Eppure è stato con la vostra maggioranza che si è approvata la ‘leggina´ che consente a chi è già entrato una volta in consiglio di non raccogliere più firme. Leggina che molti criticano e che è alla base del ricorso contro Scanderebech…
«E´ vero, io stesso ero molto perplesso e ho cercato fino a fine legislatura di modificare quella norma. La verità è che Giovine, Scanderebech, Lupi e Nicotra ci ricattarono: se non la approvate, noi continuiamo l´ostruzionismo sul regolamento. Dopo due settimane, decidemmo di accettare, mi pare che soltanto Buquicchio (Idv) votò contro».
Qual è il suo giudizio sul consigliere Giovine?

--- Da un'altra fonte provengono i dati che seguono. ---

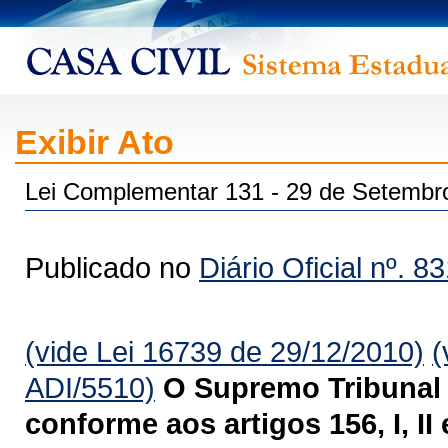
Exibir Ato
Lei Complementar 131 - 29 de Setembr
Publicado no
Diário Oficial nº. 8
(vide Lei 16739 de 29/12/2010)
(
ADI/5510)
O Supremo Tribunal 
conforme aos artigos 156, I, II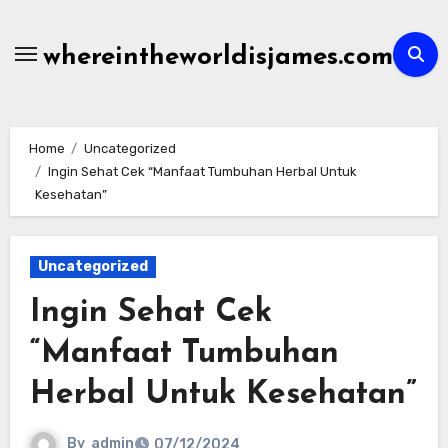
Skip
to
whereintheworldisjames.com
content
Home
Uncategorized
Ingin Sehat Cek “Manfaat Tumbuhan Herbal Untuk
Kesehatan”
Uncategorized
Ingin Sehat Cek
“Manfaat Tumbuhan
Herbal Untuk Kesehatan”
By
admin
07/12/2024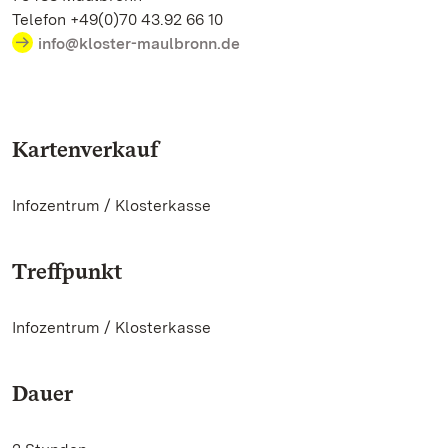
Telefon +49(0)70 43.92 66 10
info@kloster-maulbronn.de
Kartenverkauf
Infozentrum / Klosterkasse
Treffpunkt
Infozentrum / Klosterkasse
Dauer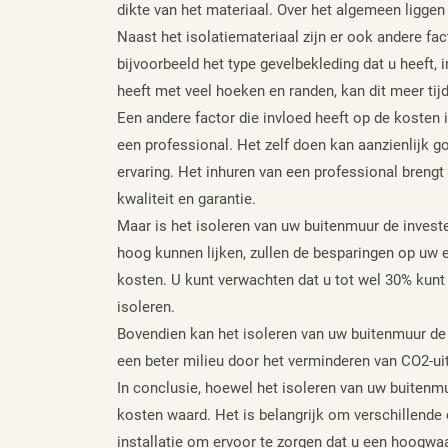
dikte van het materiaal. Over het algemeen liggen
Naast het isolatiemateriaal zijn er ook andere fa
bijvoorbeeld het type gevelbekleding dat u heeft,
heeft met veel hoeken en randen, kan dit meer tij
Een andere factor die invloed heeft op de kosten i
een professional. Het zelf doen kan aanzienlijk g
ervaring. Het inhuren van een professional brengt
kwaliteit en garantie.
Maar is het isoleren van uw buitenmuur de investe
hoog kunnen lijken, zullen de besparingen op uw 
kosten. U kunt verwachten dat u tot wel 30% kun
isoleren.
Bovendien kan het isoleren van uw buitenmuur de
een beter milieu door het verminderen van CO2-ui
In conclusie, hoewel het isoleren van uw buitenmuu
kosten waard. Het is belangrijk om verschillende 
installatie om ervoor te zorgen dat u een hoogwaa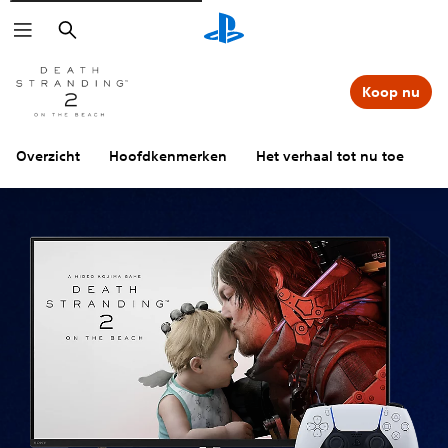
Zoeken
Koop nu
Overzicht
Hoofdkenmerken
Het verhaal tot nu toe
Ve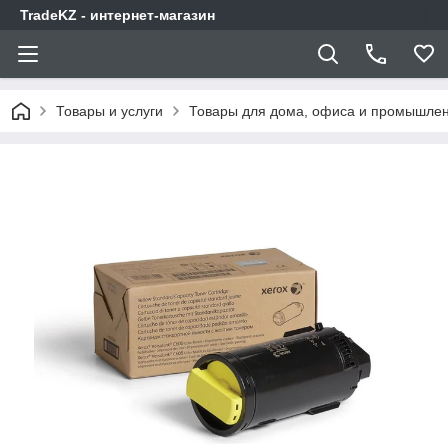
TradeKZ - интернет-магазин
Товары и услуги
Товары для дома, офиса и промышлен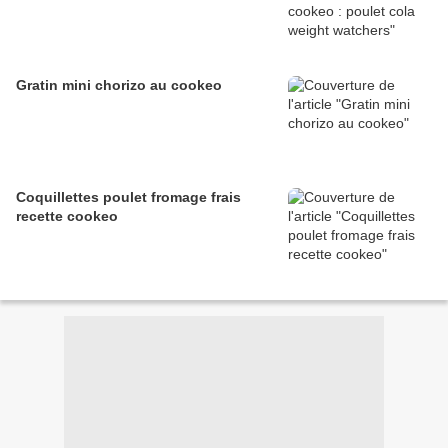
Gratin mini chorizo au cookeo
Coquillettes poulet fromage frais
recette cookeo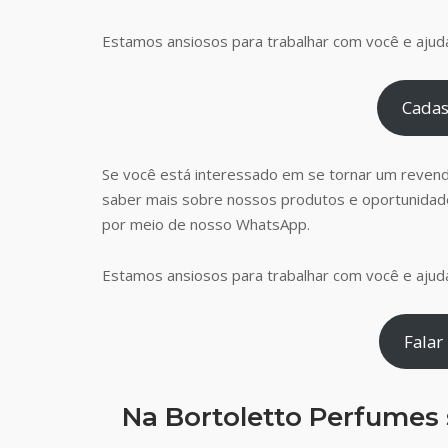
Estamos ansiosos para trabalhar com você e ajudá
Cadas
Se você está interessado em se tornar um reven
saber mais sobre nossos produtos e oportunidad
por meio de nosso WhatsApp.
Estamos ansiosos para trabalhar com você e ajudá
Falar
Na Bortoletto Perfumes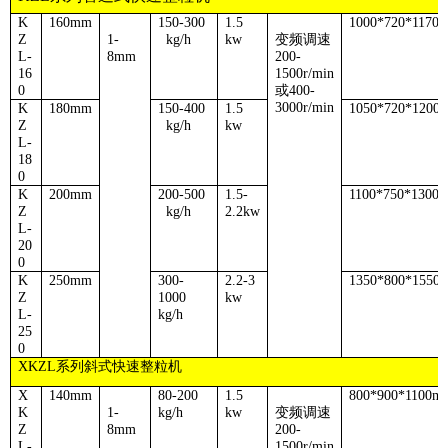
K
160mm
150-300
1.5
1000*720*1170
Z
1-
kg/h
kw
变频调速
L-
8mm
200-
16
1500r/min
0
或
400-
3000r/min
K
180mm
150-400
1.5
1050*720*1200
Z
kg/h
kw
L-
18
0
K
200mm
200-500
1.5-
1100*750*1300
Z
kg/h
2.2kw
L-
20
0
K
250mm
300-
2.2-3
1350*800*1550
Z
1000
kw
L-
kg/h
25
0
XKZL
系列斜式快速整粒机
X
140mm
80-200
1.5
800*900*1100m
K
1-
kg/h
kw
变频调速
Z
8mm
200-
L-
1500r/min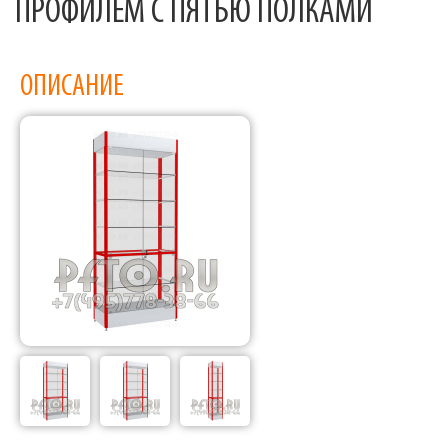
ПРОФИЛЕМ С ПЯТЬЮ ПОЛКАМИ
ОПИСАНИЕ
Фабрика торгового оборудования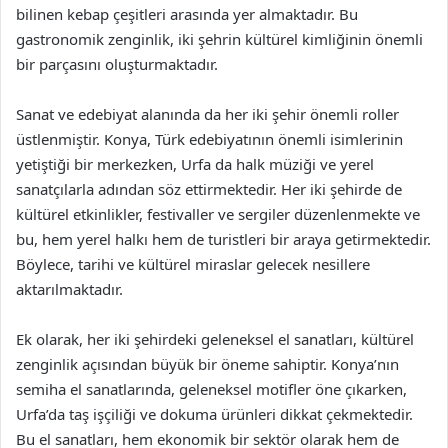
bilinen kebap çeşitleri arasında yer almaktadır. Bu
gastronomik zenginlik, iki şehrin kültürel kimliğinin önemli
bir parçasını oluşturmaktadır.
Sanat ve edebiyat alanında da her iki şehir önemli roller
üstlenmiştir. Konya, Türk edebiyatının önemli isimlerinin
yetiştiği bir merkezken, Urfa da halk müziği ve yerel
sanatçılarla adından söz ettirmektedir. Her iki şehirde de
kültürel etkinlikler, festivaller ve sergiler düzenlenmekte ve
bu, hem yerel halkı hem de turistleri bir araya getirmektedir.
Böylece, tarihi ve kültürel miraslar gelecek nesillere
aktarılmaktadır.
Ek olarak, her iki şehirdeki geleneksel el sanatları, kültürel
zenginlik açısından büyük bir öneme sahiptir. Konya’nın
semiha el sanatlarında, geleneksel motifler öne çıkarken,
Urfa’da taş işçiliği ve dokuma ürünleri dikkat çekmektedir.
Bu el sanatları, hem ekonomik bir sektör olarak hem de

«Preferirei non commentare. Dico solo che non si comportava in modo consono al suo ruolo, continuò a ricattare l´intero Consiglio usando tutto ciò che il regolamento gli permetteva. In questo modo chiese e ottenne di formare un gruppo autonomo. Il centrodestra lo usava per fare il ‘lavoro sporco´, ma all´ultimo lo ha lasciato solo».
E adesso?
«E adesso è chiaro che in questa partita alcuni giocatori della squadra che ha vinto erano dopati. Come regolarsi tocca ai giudici».
Perché il suo partito, il Pd, non ha partecipato ai ricorsi?
«Questo bisognerebbe chiederlo al segretario. Comunque, noi attendiamo con fiducia l´esito che arriverà dal Tar».